Provided records>
▼▼▼
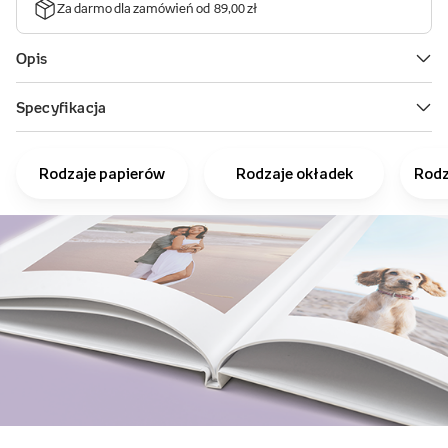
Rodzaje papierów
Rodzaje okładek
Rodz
▲▲▲
▼▼▼
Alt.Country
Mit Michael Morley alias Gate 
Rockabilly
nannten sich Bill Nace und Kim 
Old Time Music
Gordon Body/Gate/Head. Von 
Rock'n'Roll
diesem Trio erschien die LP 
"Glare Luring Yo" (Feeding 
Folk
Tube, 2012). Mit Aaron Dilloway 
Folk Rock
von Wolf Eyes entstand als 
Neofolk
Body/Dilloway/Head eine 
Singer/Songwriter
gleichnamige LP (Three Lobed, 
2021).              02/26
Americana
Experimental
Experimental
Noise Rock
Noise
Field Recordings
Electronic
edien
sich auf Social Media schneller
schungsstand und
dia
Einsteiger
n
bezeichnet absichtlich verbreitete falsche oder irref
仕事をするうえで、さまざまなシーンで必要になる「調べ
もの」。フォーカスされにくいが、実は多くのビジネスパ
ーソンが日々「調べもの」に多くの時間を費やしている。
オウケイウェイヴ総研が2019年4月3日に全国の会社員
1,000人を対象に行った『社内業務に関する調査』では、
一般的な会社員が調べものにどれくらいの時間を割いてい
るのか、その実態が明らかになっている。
▲▲▲
▼▼▼
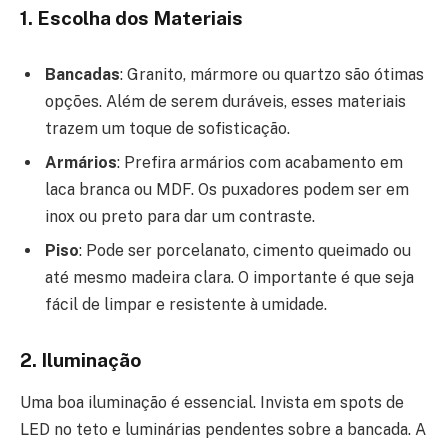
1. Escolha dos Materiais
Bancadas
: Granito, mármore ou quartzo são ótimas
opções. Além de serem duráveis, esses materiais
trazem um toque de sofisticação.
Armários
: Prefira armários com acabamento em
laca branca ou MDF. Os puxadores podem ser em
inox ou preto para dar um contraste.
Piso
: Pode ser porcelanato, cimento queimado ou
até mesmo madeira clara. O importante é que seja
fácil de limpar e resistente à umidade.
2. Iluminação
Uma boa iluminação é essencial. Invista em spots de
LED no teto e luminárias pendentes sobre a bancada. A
▲▲▲
Take from the material above the lines running from the one with "von Wolf Eyes entstand als" through the one with "るのか、その実態が明らかになっている。", and repeat them exactly, with nothing else.

von Wolf Eyes entstand als 
Neofolk
Body/Dilloway/Head eine 
Singer/Songwriter
gleichnamige LP (Three Lobed, 
2021).              02/26
Americana
Experimental
Experimental
Noise Rock
Noise
Field Recordings
Electronic
edien
sich auf Social Media schneller
schungsstand und
dia
Einsteiger
n
bezeichnet absichtlich verbreitete falsche oder irref
仕事をするうえで、さまざまなシーンで必要になる「調べ
もの」。フォーカスされにくいが、実は多くのビジネスパ
ーソンが日々「調べもの」に多くの時間を費やしている。
オウケイウェイヴ総研が2019年4月3日に全国の会社員
1,000人を対象に行った『社内業務に関する調査』では、
一般的な会社員が調べものにどれくらいの時間を割いてい
るのか、その実態が明らかになっている。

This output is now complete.